Oyó que alguien ponía en marcha el motor de un coche. El coche tardaba en arrancar. Se levantó y se asomó a la ventana.

Los coches estacionados enfrente de su casa estaban vacíos.

Miró hacia atrás y luego puso la mano en el pomo de la cerradura.

La voz dijo: cuidado, pero lo dijo como si se encontrara muy lejos, en el fondo de un barranco en donde asomaban trozos de piedras volcánicas, riolitas, andesitas, vetas de plata y vetas de oro, charcos petrificados cubiertos de minúsculos huevecillos, mientras en el cielo morado como la piel de una india muerta a palos sobrevolaban ratoneros de cola roja.
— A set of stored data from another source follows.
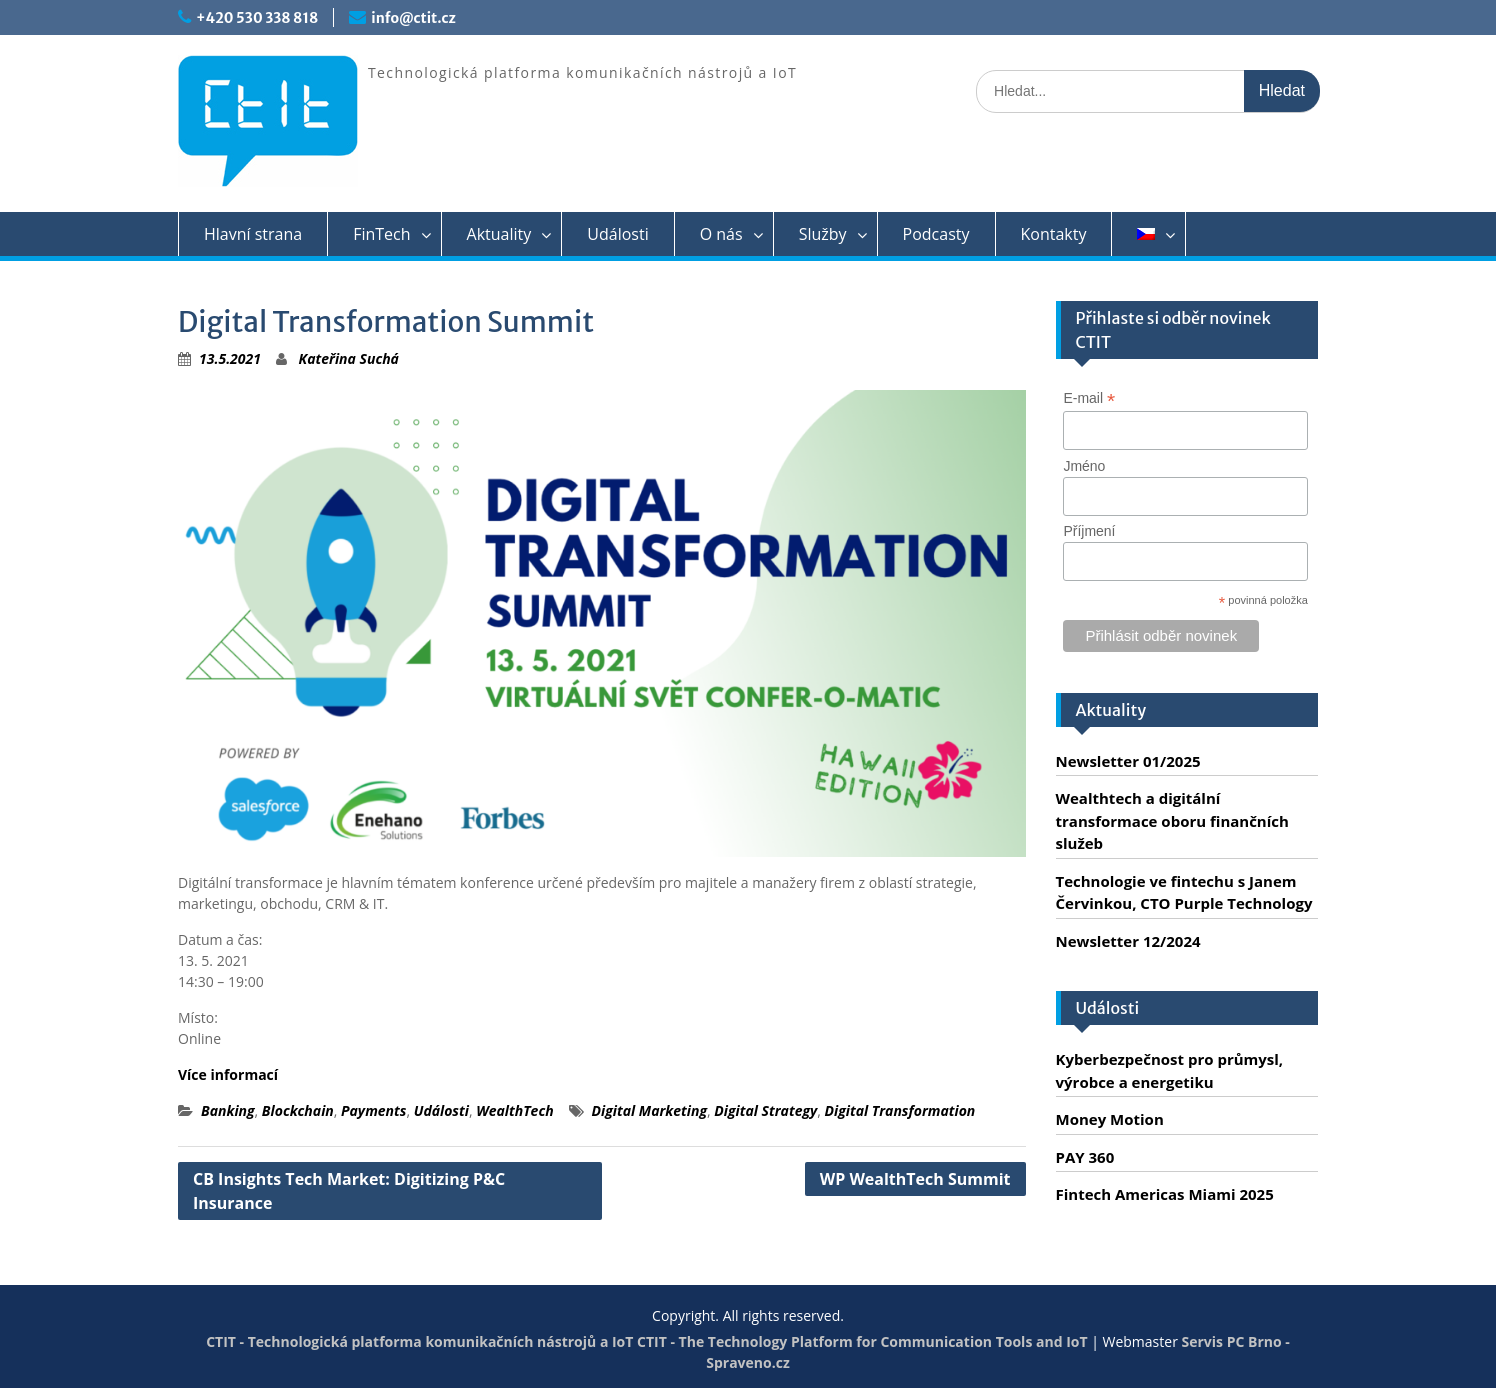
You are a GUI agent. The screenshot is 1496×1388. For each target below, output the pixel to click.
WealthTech (514, 1110)
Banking (228, 1110)
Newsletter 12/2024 (1128, 941)
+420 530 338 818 (257, 18)
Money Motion (1110, 1119)
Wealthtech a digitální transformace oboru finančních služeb (1172, 820)
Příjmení (1089, 531)
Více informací (228, 1074)
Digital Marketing (649, 1110)
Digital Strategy (765, 1110)
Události (617, 234)
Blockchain (298, 1110)
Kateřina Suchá (349, 358)
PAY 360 (1085, 1157)
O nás (721, 234)
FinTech (381, 234)
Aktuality (499, 234)
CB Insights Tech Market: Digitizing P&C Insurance (349, 1191)
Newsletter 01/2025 (1128, 761)
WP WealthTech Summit (915, 1179)
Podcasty (936, 234)
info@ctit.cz (413, 18)
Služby (823, 234)
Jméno (1084, 466)
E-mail (1089, 398)
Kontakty (1054, 234)
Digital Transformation (900, 1110)
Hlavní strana (253, 234)
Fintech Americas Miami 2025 (1165, 1194)
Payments (373, 1110)
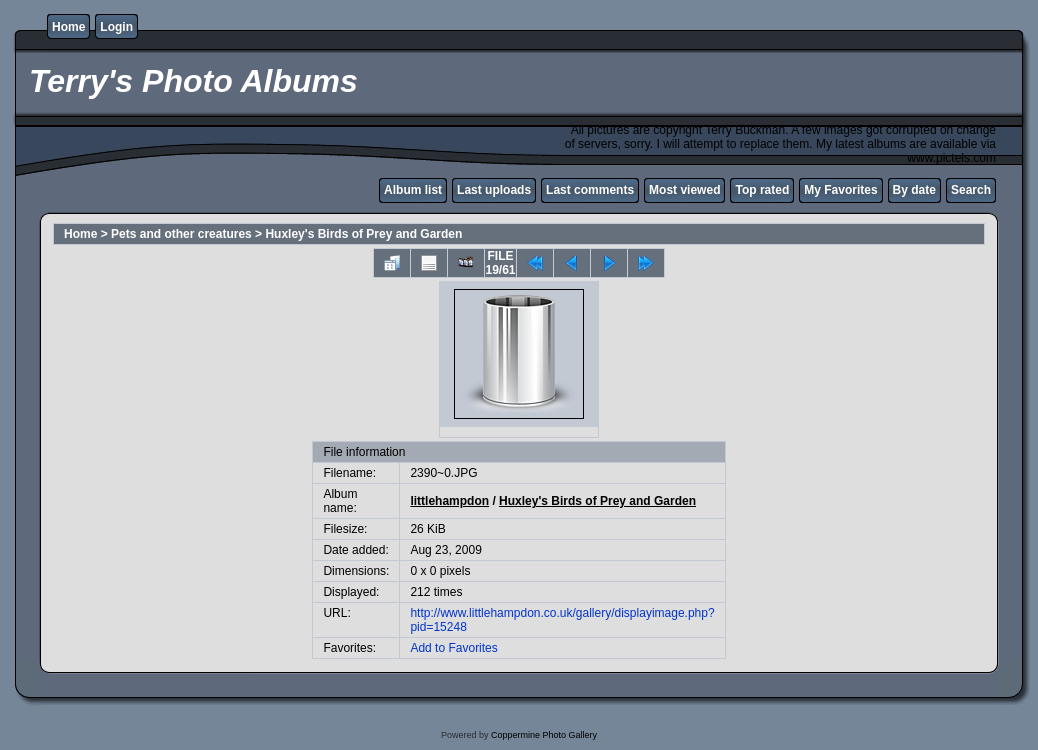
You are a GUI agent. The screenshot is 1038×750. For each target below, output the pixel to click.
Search (971, 190)
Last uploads (494, 190)
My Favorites (840, 190)
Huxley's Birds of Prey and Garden (363, 234)
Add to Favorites (453, 648)
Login (116, 27)
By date (914, 190)
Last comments (590, 190)
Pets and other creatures (181, 234)
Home (68, 27)
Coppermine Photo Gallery (544, 735)
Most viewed (684, 190)
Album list (413, 190)
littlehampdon (449, 501)
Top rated (762, 190)
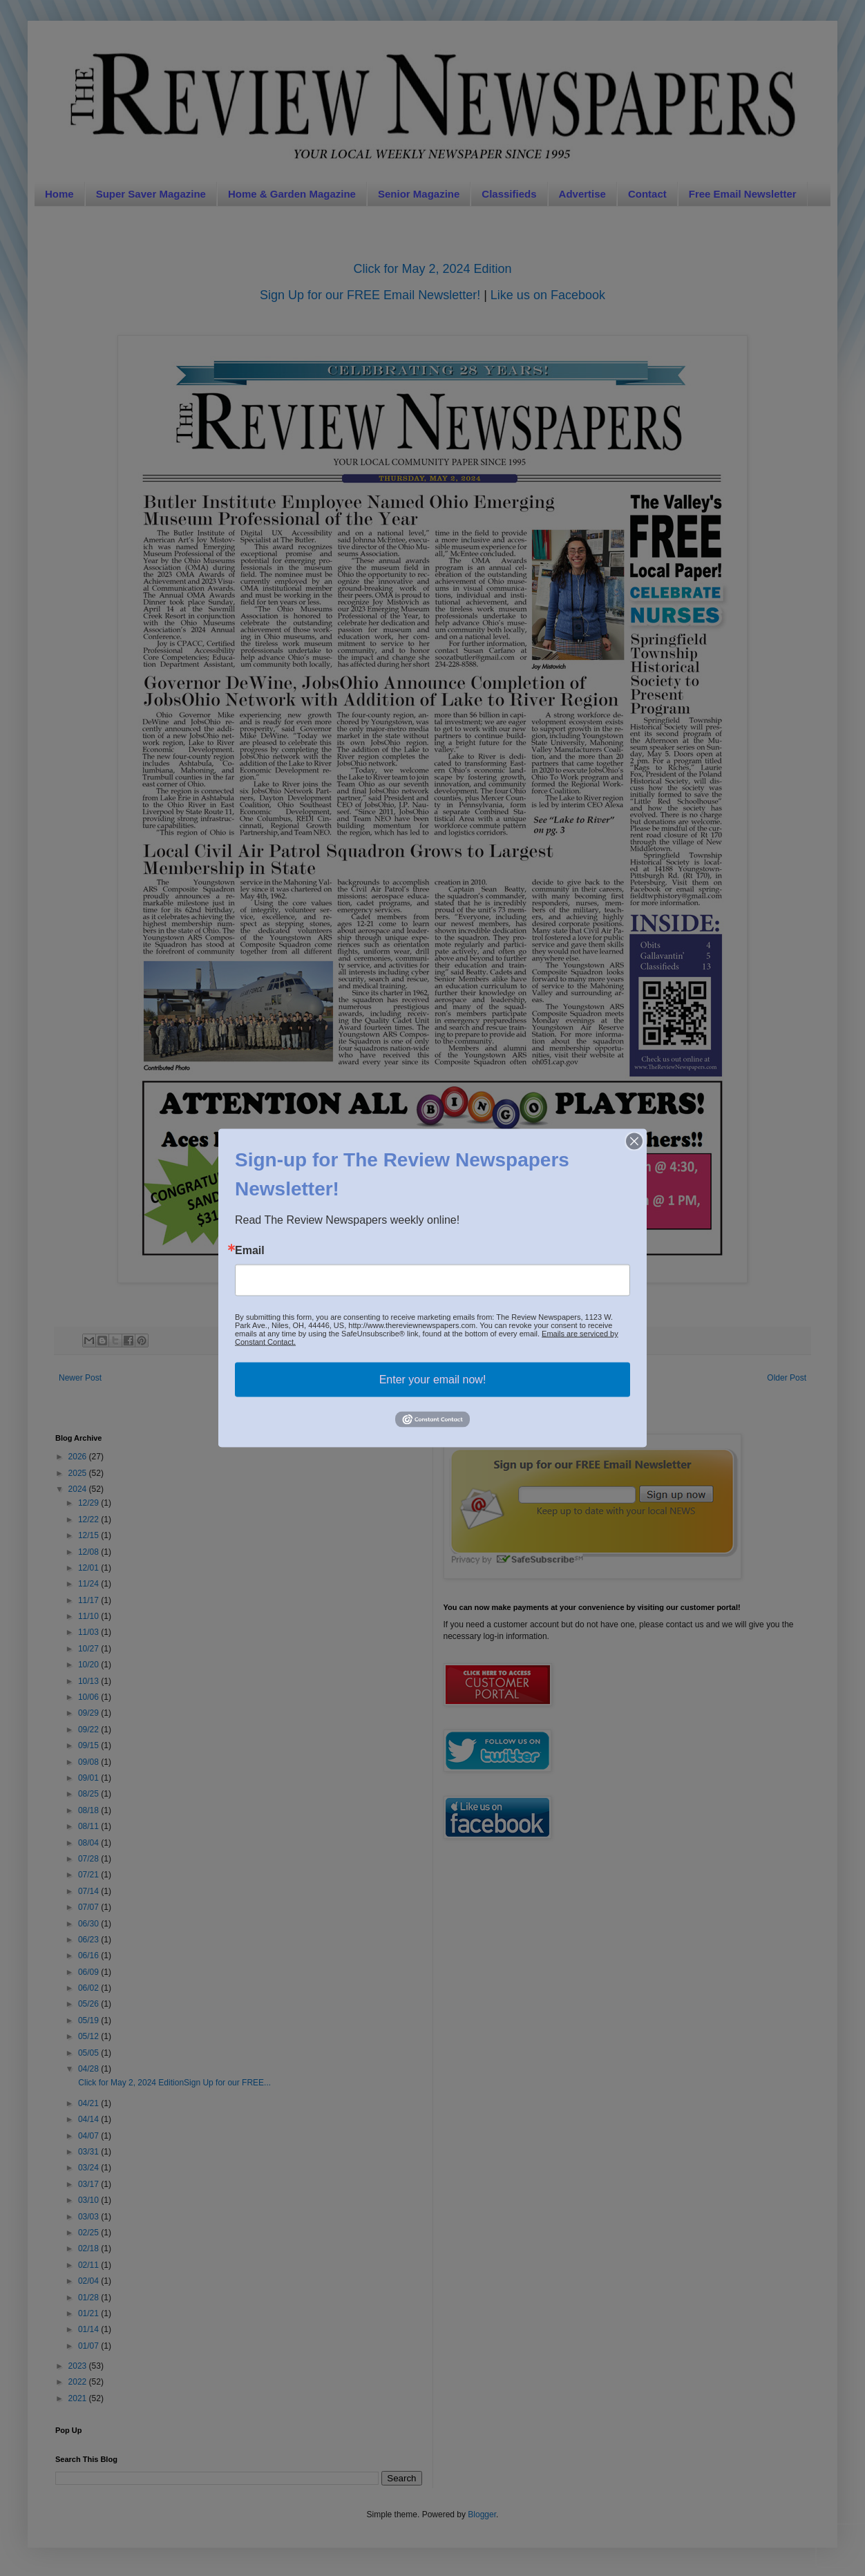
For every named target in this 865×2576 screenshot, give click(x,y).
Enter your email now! (432, 1379)
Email (250, 1250)
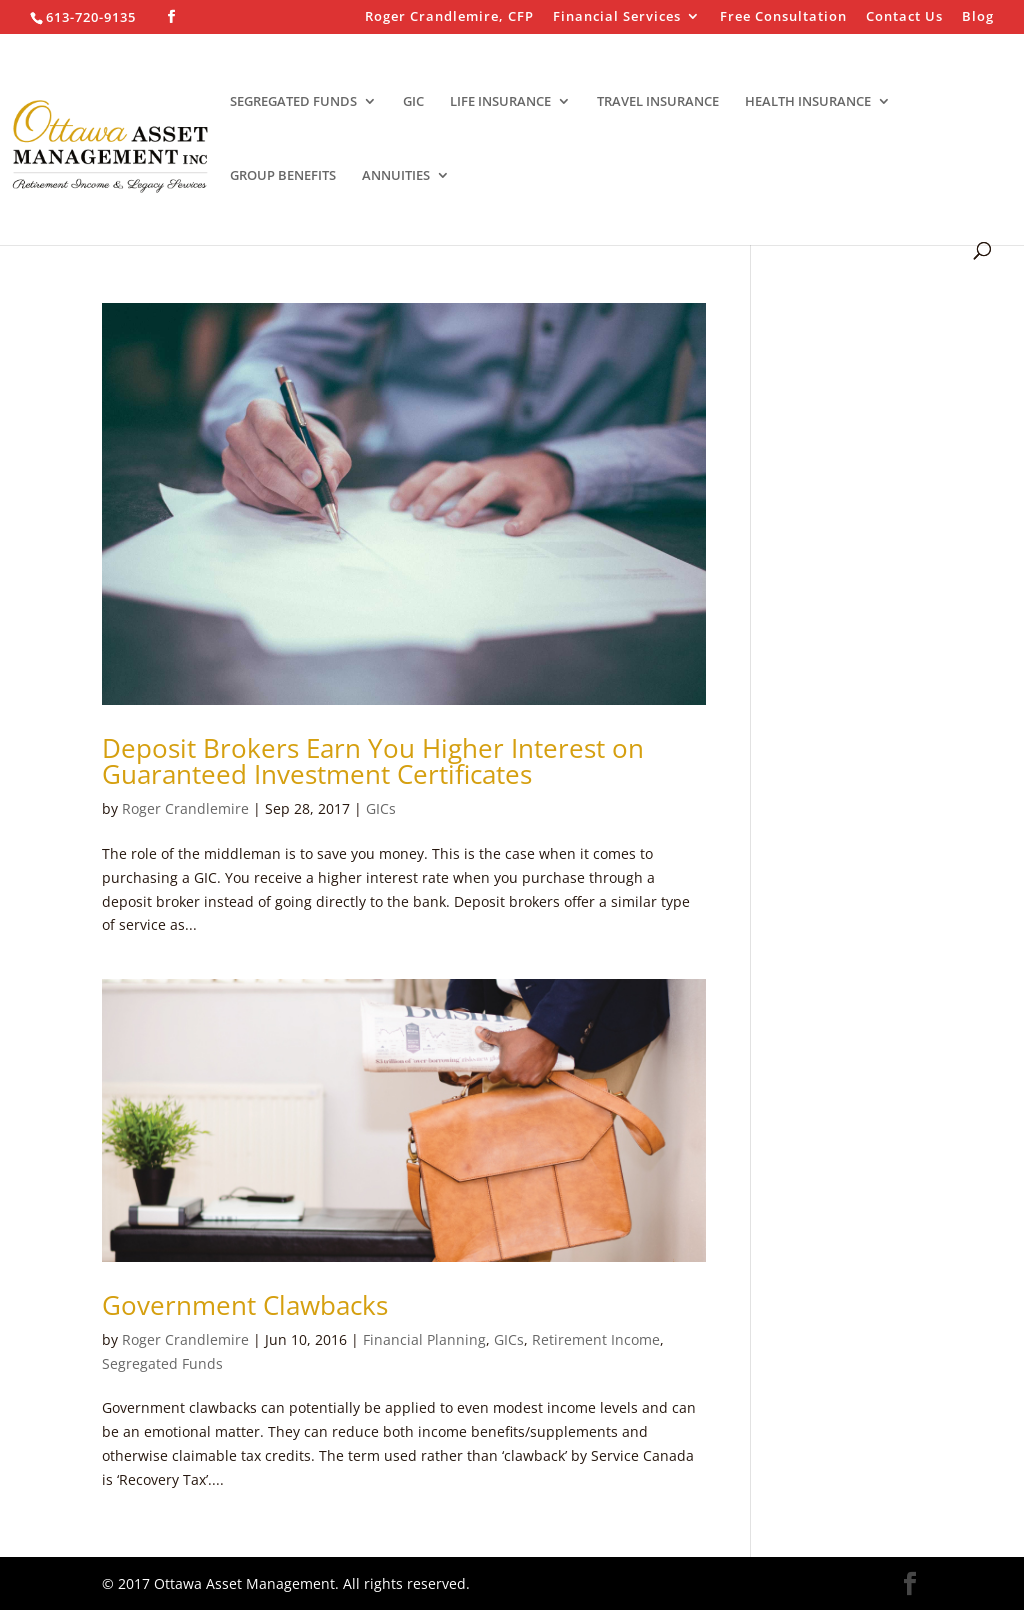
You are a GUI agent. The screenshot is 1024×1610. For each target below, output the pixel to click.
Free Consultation (783, 17)
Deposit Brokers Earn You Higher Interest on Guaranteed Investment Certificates (373, 761)
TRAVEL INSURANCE (658, 102)
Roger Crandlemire (185, 808)
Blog (978, 17)
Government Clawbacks (245, 1305)
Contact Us (904, 17)
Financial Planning (424, 1339)
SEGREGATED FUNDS (293, 102)
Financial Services (617, 17)
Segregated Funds (162, 1363)
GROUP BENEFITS (283, 176)
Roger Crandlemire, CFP (449, 17)
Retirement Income (596, 1339)
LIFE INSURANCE (500, 102)
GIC (413, 102)
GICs (381, 808)
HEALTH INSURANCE (808, 102)
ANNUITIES (396, 176)
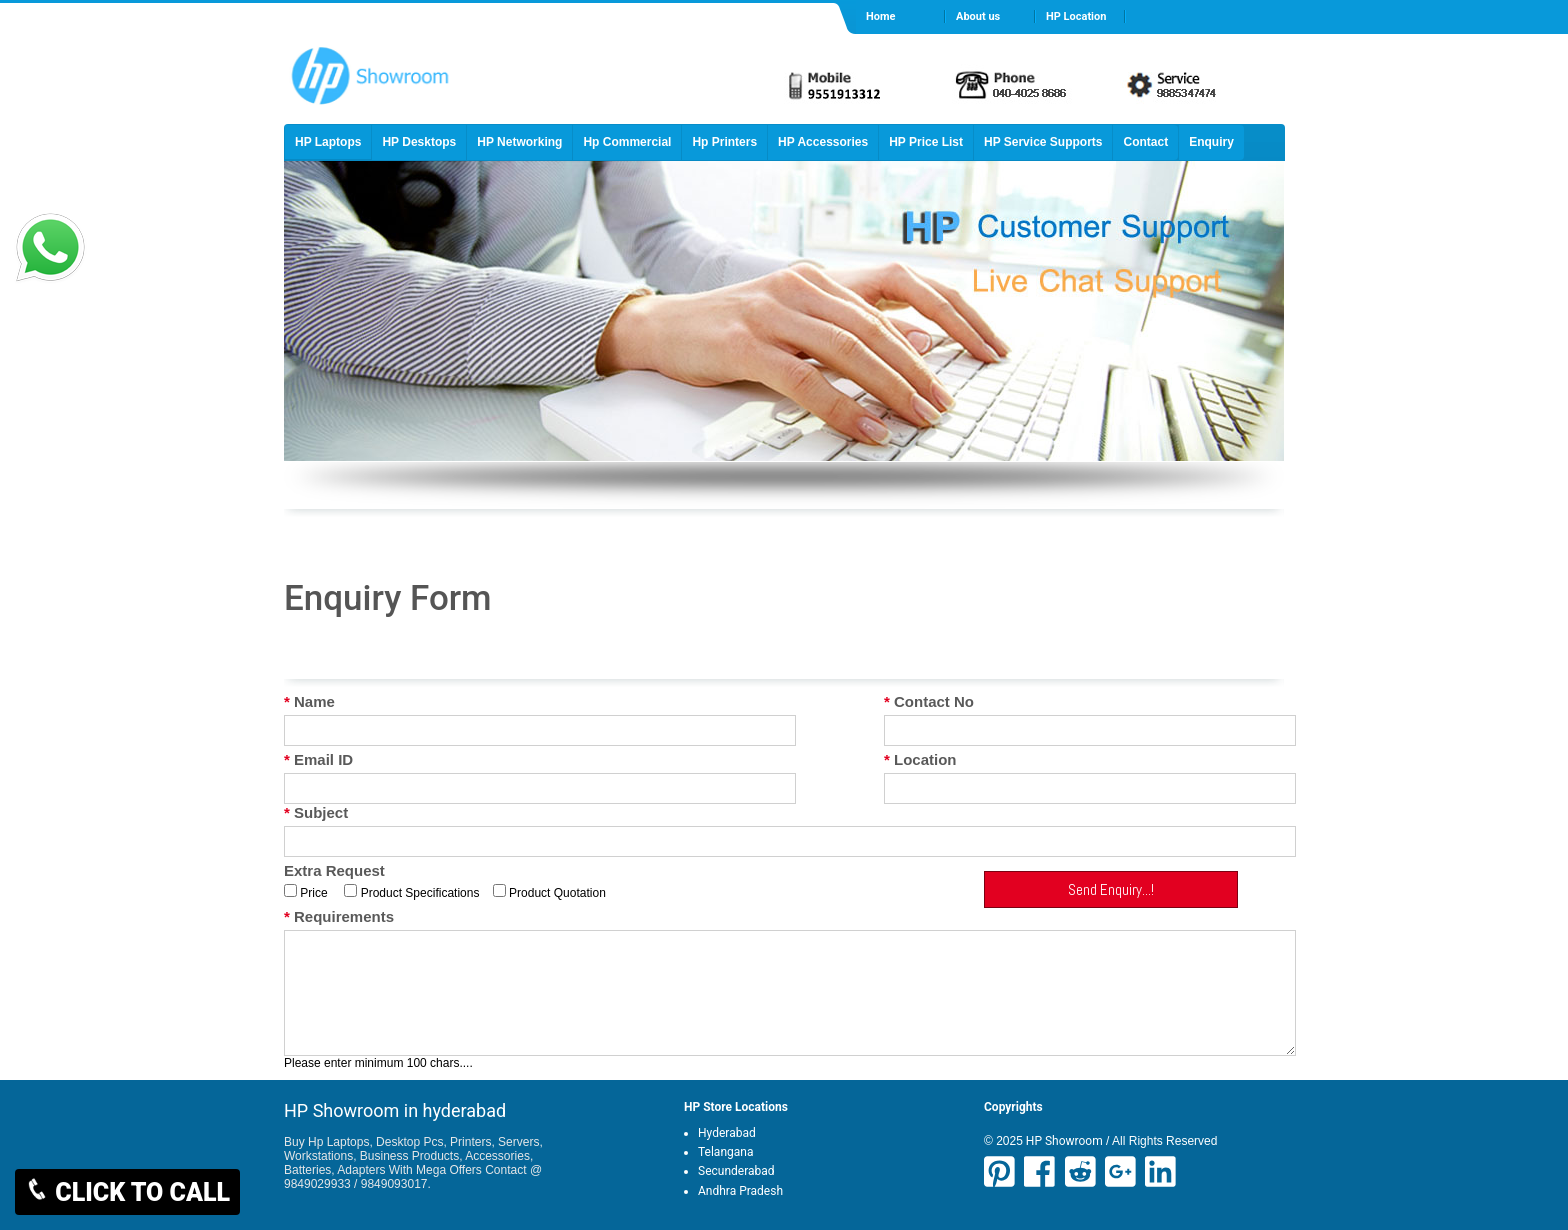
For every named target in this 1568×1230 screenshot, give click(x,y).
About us (978, 16)
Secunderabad (736, 1171)
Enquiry (1211, 142)
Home (880, 16)
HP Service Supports (1043, 142)
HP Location (1076, 16)
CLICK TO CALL (127, 1192)
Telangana (725, 1152)
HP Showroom (1063, 1141)
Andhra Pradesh (740, 1191)
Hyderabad (727, 1133)
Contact (1145, 142)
Amalfitano salió al porche. A la izquierda, a unos diez metros de su casa, un coche negro encendió los faros y se puso en marcha. Al pasar delante del jardín el chofer se inclinó y contempló a Amalfitano sin detenerse. Era un tipo gordo y de pelo muy negro, vestido con un traje barato y sin corbata. Cuando desapareció, Amalfitano volvió a la casa. Mala pinta, dijo la voz, no bien franqueó la puerta de entrada. Y después: tienes que tener cuidado, camarada, me parece que aquí las cosas están al rojo vivo.